De la même manière Jackson s’attache à garder les scènes qui “expriment” les individualités et la capacité du groupe à devenir génial quand elles convergent. On découvre un McCartney dirigiste, mais mû par l’angoisse de toujours “faire mieux”, un Lennon zébulon drôle visiblement au taquet quand il se retrouve avec ses potes dans une pièce pour faire du rock. Le réalisateur peint un Harrison guitariste frustré ou un Ringo Starr qui sert de pilier métronomique et vital. Il y a énormément de scènes qui disent la vie de famille, les relations avec George Martin, flegmatique producteur au cheveu gominé et cravate, mais aussi Glyn, Linda, Yoko, Mal le factotum du groupe qui trouve ici un vrai second “rôle” comme en ont toutes les bonnes séries.

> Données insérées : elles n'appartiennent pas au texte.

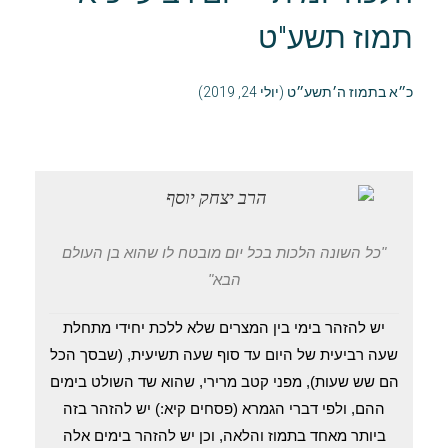
תמוז תשע"ט
כ״א בתמוז ה׳תשע״ט (יולי 24, 2019)
"כל השונה הלכות בכל יום מובטח לו שהוא בן העולם
הבא"
יש להזהר בימי בין המצרים שלא ללכת יחידי מתחלת
שעה רביעית של היום עד סוף שעה תשיעית, (שבסך הכל
הם שש שעות), מפני קטב מרירי, שהוא שד השולט בימים
ההם, ולפי דברי הגמרא (פסחים קיא:) יש להזהר בזה
ביותר מאחד בתמוז והלאה, וכן יש להזהר בימים אלה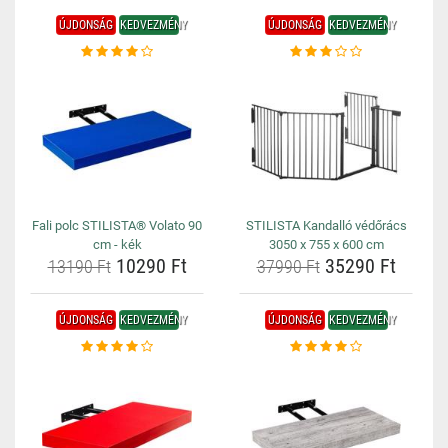
ÚJDONSÁG
KEDVEZMÉNY
ÚJDONSÁG
KEDVEZMÉNY
Fali polc STILISTA® Volato 90
STILISTA Kandalló védőrács
cm - kék
3050 x 755 x 600 cm
10290 Ft
35290 Ft
13190 Ft
37990 Ft
ÚJDONSÁG
KEDVEZMÉNY
ÚJDONSÁG
KEDVEZMÉNY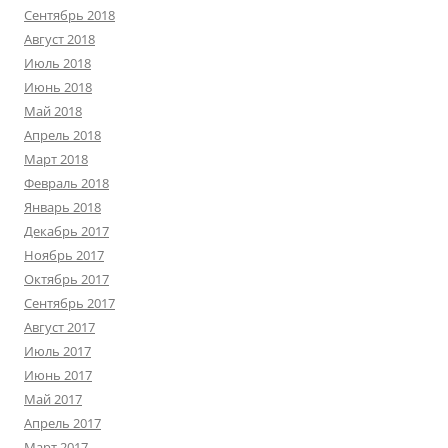
Сентябрь 2018
Август 2018
Июль 2018
Июнь 2018
Май 2018
Апрель 2018
Март 2018
Февраль 2018
Январь 2018
Декабрь 2017
Ноябрь 2017
Октябрь 2017
Сентябрь 2017
Август 2017
Июль 2017
Июнь 2017
Май 2017
Апрель 2017
Март 2017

Enfin, au travers des rushes, Jackson raconte une époque. On voit les cookies, le vin blanc, le contraste des baskets de Lennon ou du presque glam look de Glyn Johns avec tous les costards cravate qui tournent autour du groupe, les coiffures des attachés de prod et des fans, mais aussi les pulls sans manche des assistants discrets et industrieux, les litres de thé demandés, les accessoiristes, les centaines de clopes…. Les sixties filmées en couleur, une immersion dans le Londres de 1969 (les camions, la gueule des micros, les bandes, les innovations technologiques…) rep à sa Mad Men.
Somptueux, indispensable, les grands mots me viennent au clavier immédiatement pour décrire ce documentaire. Jamais je n’ai aussi longtemps regardé des génies en train d’inventer des chansons géniales avec une aisance complètement hallucinante. Dès lors, on complètera adéquatement le binge watching de la série par la réécoute attentive des albums Abbey Road et Let it Be, traces discographiques du moment musical évoqué par la série Disney + Et quant à moi je me vais redécouvrir des chansons plus anecdotiques comme Two of Us, qui rentre directement dans mon panthéon des chansons des Beatles.
A voir. Indispensablement.
N.B : prévoir la journée de sommeil après binge. Vraiment.